Lars,
I'd suggest a couple more interventions.
1. First of the suggestions below, I'd avoid subsampling in your case.
The reason being that if you remove observations representing a
particular class you will bias the intercept unless you also weight
the observations back to the population propensities, and even if you
do that, you will still be reducing the statistical evidence you have
about the probability of your response (or lack of it) under different
circumstances.
2. To mediate the risk of over fitting due to few responses, I'd
eliminate predictors that would be likely to be overly influenced.
For instance an indicator variable that had fewer than 5% or 10%
positives. It would be easy for two unlikely categories (your
response and the low propensity indicator) to not end up with a
representative intersection. The same can be said for many variable
interactions. Even with two "continuous" variables, if the
"continuity" gets sparse on the high or low ends those ends can be
unduly influenced by chance coincidences with your infrequent
response.
Just my two cents. Hope it helps.
--
Best regards,
David Young
Marketing and Statistical Consultant
Madrid, Spain
+34 913 540 381
http://www.linkedin.com/in/europedavidyoung
http://www.telefonica.net/web2/davidyoung
Sunday, September 14, 2008, 5:14:28 PM, you wrote:
AR> This is more of a problem of "imbalanced training set" (google this term
AR> for scientific articles) than small samples.
AR> Here are some possible solutions:
AR> 1) Subsample from the more abundant class. Easiest to implement.
AR> 2) Weight samples from the rare class more highly. I believe most
AR> softwares has a weighing option for logistic regression.

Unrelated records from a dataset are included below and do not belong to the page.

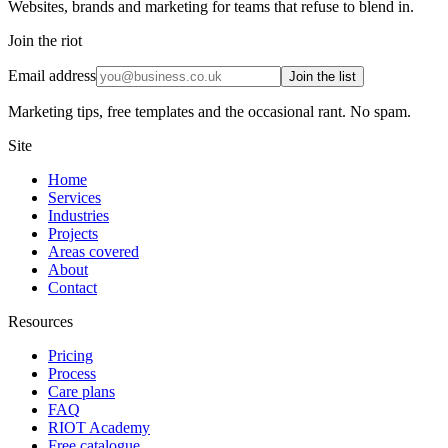
Websites, brands and marketing for teams that refuse to blend in.
Join the riot
Email address
Join the list
Marketing tips, free templates and the occasional rant. No spam.
Site
Home
Services
Industries
Projects
Areas covered
About
Contact
Resources
Pricing
Process
Care plans
FAQ
RIOT Academy
Free catalogue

AR> 3) Use a cost function that penalizes incorrect classification of
AR> samples from the rare class more.
AR> They all involve some arbirtary choice (proportion to subsample, weight,
AR> cost function).
AR> Once you have the prediction equations, you may have need to incorporate
AR> the prior information that responses are rarer than non-responses,
AR> before you apply it on the test set.
AR> Regards, Adai
AR> Lars Chi wrote:
>> Hi,
>>
>> I'm working on a classical classification problem for a marketing
>> application (predicting response to a mailing campaign). The problem is not
>> only that the response rate is low (2.26%) which is not rare to find in this
>> type of applications, but the sample size is small (only 5,653 instances –
>> including both responses (128) and non-responses (5,525)). The number of
>> predictors in my data set is ~ 50.
>>
>> If possible, I'd like to have your opinion regarding how to approach this
>> problem. In particular, I believe this data set is small to split it into
>> train and validation. So I considered, performing under-sampling to obtain a
>> 10% response and used Logistic Regression with a Stepwise selection and
>> cross-validation error as the selection criterion. Is there any alternative
>> approach you would think may work better?
>>
>> Many thanks in advance for your help.
>>
>> Kind Regards,
>>
>> Lars.
|